Una tenebrosa intuición de futuro está extrañamente agazapada a lo largo de la luz fría de Sirtes y de la morosa espera que cruza toda la trama de esta novela, que parece percibir el futuro; es decir, parece visionar las densas nubes oscuras sobre Occidente, nuestro tenebroso ahora.
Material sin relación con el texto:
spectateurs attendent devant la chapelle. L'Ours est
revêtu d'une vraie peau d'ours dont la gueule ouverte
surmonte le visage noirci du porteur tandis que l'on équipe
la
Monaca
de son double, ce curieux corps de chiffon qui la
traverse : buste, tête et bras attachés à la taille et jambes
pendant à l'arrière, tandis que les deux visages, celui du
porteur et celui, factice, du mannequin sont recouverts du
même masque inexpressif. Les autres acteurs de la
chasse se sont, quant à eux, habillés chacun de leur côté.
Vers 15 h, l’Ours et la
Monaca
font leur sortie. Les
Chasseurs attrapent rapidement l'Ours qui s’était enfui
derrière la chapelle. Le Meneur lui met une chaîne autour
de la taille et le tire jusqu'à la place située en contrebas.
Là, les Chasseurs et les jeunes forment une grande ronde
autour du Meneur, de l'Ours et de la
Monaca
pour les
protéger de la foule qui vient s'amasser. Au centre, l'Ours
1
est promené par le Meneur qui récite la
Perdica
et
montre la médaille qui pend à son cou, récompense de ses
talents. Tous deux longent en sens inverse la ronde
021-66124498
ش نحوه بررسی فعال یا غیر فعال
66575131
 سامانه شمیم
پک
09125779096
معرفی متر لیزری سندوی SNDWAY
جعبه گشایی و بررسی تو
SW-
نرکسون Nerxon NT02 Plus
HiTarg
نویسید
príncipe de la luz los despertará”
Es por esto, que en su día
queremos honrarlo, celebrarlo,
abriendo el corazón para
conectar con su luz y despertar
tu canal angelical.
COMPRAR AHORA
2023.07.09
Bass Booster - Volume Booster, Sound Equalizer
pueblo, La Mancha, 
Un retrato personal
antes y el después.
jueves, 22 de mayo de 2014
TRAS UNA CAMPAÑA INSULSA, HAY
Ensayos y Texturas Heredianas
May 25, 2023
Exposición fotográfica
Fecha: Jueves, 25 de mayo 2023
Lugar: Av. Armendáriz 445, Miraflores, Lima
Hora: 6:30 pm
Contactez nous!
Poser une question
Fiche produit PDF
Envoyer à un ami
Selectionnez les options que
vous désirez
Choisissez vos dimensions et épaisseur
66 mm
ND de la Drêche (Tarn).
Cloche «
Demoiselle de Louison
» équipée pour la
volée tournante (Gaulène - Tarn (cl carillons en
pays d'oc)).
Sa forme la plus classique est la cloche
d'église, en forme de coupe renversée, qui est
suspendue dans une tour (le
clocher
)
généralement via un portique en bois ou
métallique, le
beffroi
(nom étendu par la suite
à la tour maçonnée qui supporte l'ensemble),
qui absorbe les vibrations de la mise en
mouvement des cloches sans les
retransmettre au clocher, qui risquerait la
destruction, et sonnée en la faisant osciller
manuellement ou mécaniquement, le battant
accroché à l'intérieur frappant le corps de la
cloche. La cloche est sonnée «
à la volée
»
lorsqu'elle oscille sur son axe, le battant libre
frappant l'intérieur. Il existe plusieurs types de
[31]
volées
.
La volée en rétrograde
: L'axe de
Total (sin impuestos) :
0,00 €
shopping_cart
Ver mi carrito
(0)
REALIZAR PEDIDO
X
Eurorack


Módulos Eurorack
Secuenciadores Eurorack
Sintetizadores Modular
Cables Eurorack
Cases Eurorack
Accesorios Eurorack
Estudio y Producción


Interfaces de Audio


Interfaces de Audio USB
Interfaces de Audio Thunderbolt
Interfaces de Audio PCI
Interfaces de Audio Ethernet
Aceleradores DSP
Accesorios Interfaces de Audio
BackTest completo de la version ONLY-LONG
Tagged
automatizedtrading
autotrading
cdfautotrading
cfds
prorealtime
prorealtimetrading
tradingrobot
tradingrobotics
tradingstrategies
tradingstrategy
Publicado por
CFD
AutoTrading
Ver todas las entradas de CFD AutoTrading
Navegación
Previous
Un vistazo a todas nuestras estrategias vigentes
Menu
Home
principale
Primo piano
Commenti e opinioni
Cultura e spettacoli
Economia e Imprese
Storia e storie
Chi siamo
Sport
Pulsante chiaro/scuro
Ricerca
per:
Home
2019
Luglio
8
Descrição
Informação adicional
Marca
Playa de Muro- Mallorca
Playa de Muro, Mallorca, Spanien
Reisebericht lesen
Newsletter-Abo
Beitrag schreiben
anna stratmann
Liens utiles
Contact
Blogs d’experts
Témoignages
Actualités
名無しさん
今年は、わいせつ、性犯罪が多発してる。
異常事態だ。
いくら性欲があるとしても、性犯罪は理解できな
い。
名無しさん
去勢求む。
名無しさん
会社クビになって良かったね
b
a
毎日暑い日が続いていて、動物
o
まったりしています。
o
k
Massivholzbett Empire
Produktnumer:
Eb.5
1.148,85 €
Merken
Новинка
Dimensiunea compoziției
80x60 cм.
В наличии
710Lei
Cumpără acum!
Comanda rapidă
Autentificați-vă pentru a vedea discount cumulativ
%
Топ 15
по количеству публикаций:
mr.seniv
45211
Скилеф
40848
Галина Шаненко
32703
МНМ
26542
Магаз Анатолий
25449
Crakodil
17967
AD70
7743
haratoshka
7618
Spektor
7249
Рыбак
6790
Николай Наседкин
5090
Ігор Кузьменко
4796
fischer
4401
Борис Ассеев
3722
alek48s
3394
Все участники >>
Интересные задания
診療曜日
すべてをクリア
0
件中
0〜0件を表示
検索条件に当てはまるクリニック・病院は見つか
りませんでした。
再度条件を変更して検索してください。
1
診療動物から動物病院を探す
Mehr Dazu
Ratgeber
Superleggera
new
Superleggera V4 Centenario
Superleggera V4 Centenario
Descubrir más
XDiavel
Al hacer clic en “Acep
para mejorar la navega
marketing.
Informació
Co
Toda la novela es una sorprendente aproximación a lo que nos está sucediendo actualmente, es la narración de una espera y el anuncio de un renacimiento que nunca llega, una historia de iniciación que oscila entre el secreto y una posible revelación, que, a través casi siempre del enfrentamiento con la muerte, resulta ser al final la revelación del propio relato en sí; es decir, la triunfal afirmación de la literatura sobre el mundo.

4 95 años habría cumplido a finales de este septiembre Michelangelo Antonioni. Cuanto más nos acercamos a Mantua, más lo hacemos también a Ferrara, su ciudad natal. Pienso en La aventura (1960), película que será siempre discutida y que a mí nunca dejará de fascinarme. Abrió caminos a autores que vinieron después y que también he admirado, como Wim Wenders. La aventura fue un filme metafísico que en su momento representó una manifestación nueva del lenguaje cinematográfico. Siempre me llamó la atención la historia de su complicado rodaje. Es una historia que Julien Gracq, por ejemplo, habría podido convertir en una novela en torno al tema del tiempo muerto y la espera. Porque el rodaje tuvo problemas con el productor y huelgas del personal, pero el incidente que considero novelable llegó cuando los actores, los técnicos y el director quedaron atrapados varios días en la Isla Blanca, sin posibilidad de escapatoria, rodeados de un mar tempestuoso y sin nada para comer o abrigarse. Quedaron allí a la espera de que amainara el temporal y en realidad a la espera de todo.

Finalmente hemos llegado a Mantua, donde densas nubes oscuras se están extendiendo aceleradamente por el cielo. La atmósfera, pesada, va volviéndose irrespirable. Retumba, contundente, un trueno lejano. Quedamos a la espera, tensa, de la lluvia. Y de los acontecimientos.